If you have 4 pencils and I ate 7 apples, how many pancakes will fit on the roof?
Purple, because aliens don't wear hats.
Is this the way how you see maths? Then you probably won't crack up while being told a maths joke. But are there really some funny ones? Even for non-mathematicians?
Yes they are - I've done the research for you - prepare to laugh =) (At least a bit.)
Unrivalled number one:
John has 32 candy bars. Then he eats 18 candy bars.
What does John have now?
Cavities. John has cavities.
This also a way how to explain what's maths:
Maths: the only place where people buy 60 watermelons and no one wonders why.
Another special maths problem:
Think of a number between 0 and 10. Add 32 to it. Multiply the sum by 2 and then subtract 1.
Now close your eyes.
It's dark, isn't it?
(Don't) try this with your teacher:
"Find x."
"Why? Do I look like a pirate searching for a hidden treasure?"

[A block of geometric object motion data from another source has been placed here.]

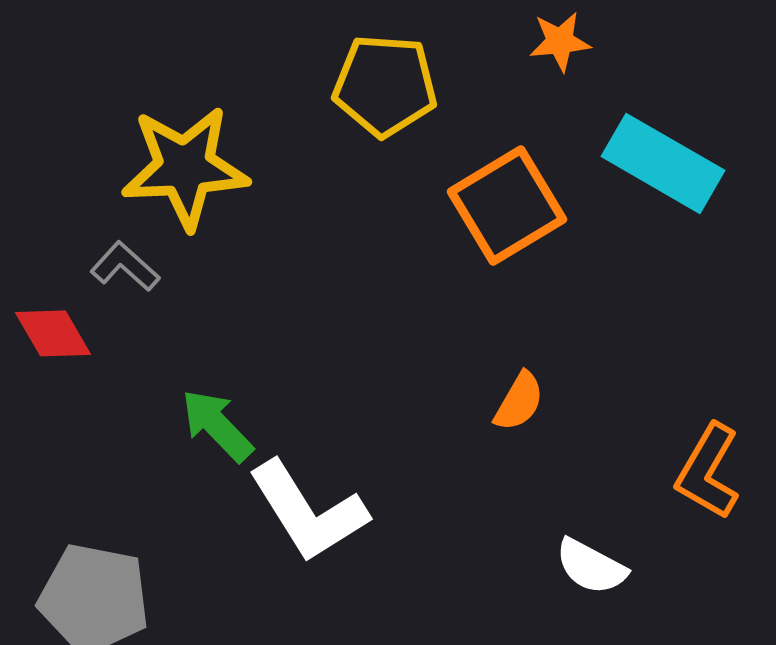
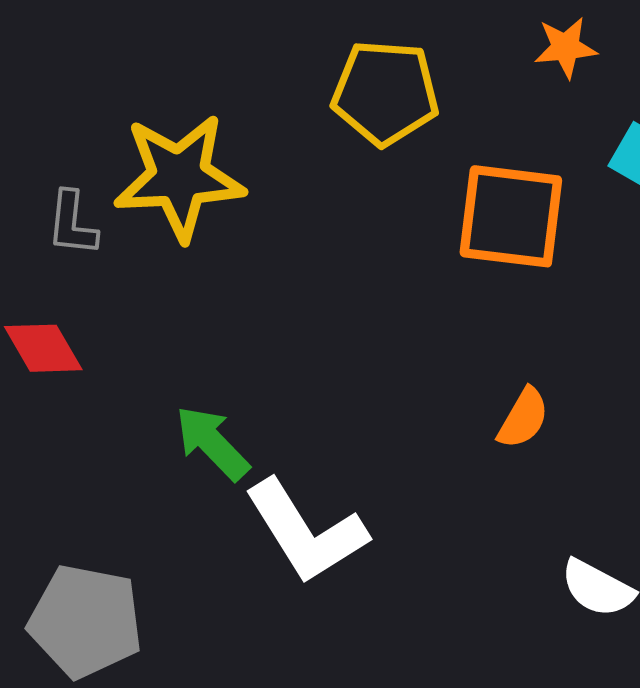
orange square: (507, 205) -> (511, 216), turned 38
gray L-shape: (125, 266) -> (72, 224), moved, turned -126

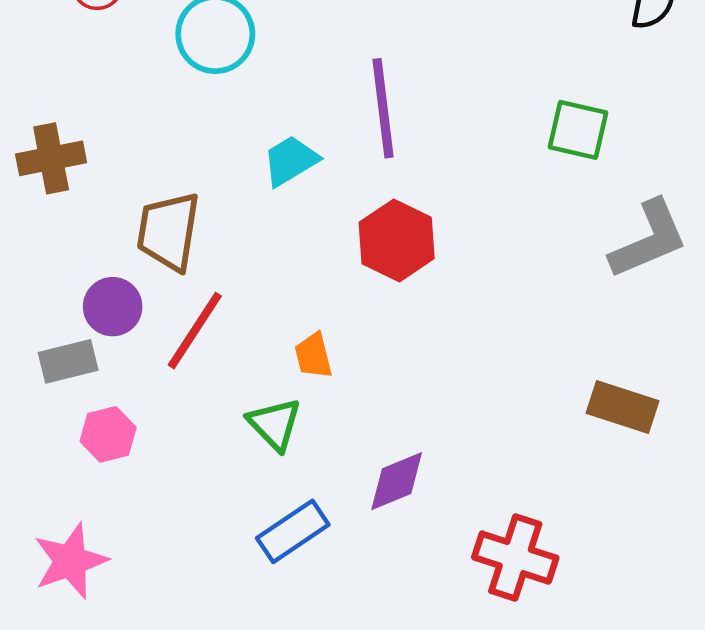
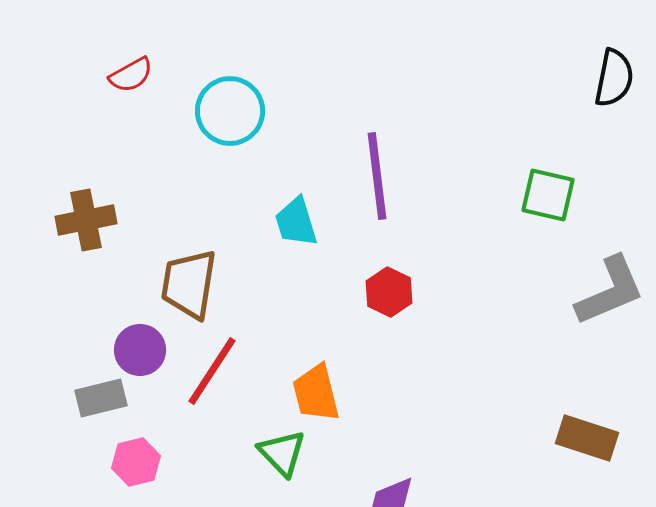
cyan trapezoid: (291, 161) -> (296, 222), turned -76
red hexagon: (397, 240) -> (389, 292), size x0.7
orange trapezoid: (313, 356) -> (316, 393), size x1.4

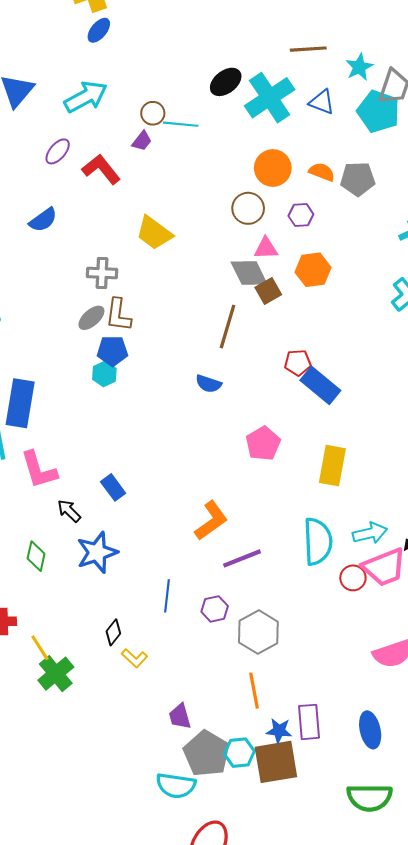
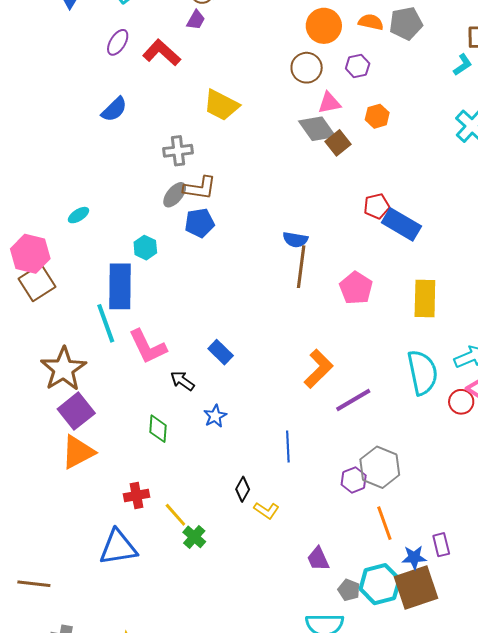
orange hexagon: (313, 270) -> (377, 116), size x0.7
brown L-shape: (118, 315) -> (200, 188), turned -80
brown line: (227, 327) -> (301, 267), moved
cyan hexagon: (104, 374) -> (145, 248), moved
blue star: (97, 552) -> (215, 416), size x0.6
purple hexagon: (215, 609) -> (354, 480), moved
green cross: (56, 674) -> (194, 537), size x0.7
purple rectangle: (309, 722) -> (441, 545), size x0.7
cyan hexagon: (239, 753) -> (380, 584), size x1.4
gray pentagon: (206, 754) -> (349, 590), size x0.5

But if you're still fighting that bloody x, just make yourself clear:
Dear maths, I'm sick and tired of finding your "x". Just accept the fact that it's gone. Move on, dude.
Romans nailed that anyway thousands of years ago:
Romans didn't find algebra very challenging because x was always 10.
Still didn't find any of them funny? If not, I don't blame you, because 5 out of 4 people have a problem understanding jokes about maths =))
So forget x for a while and enjoy the rest of the day.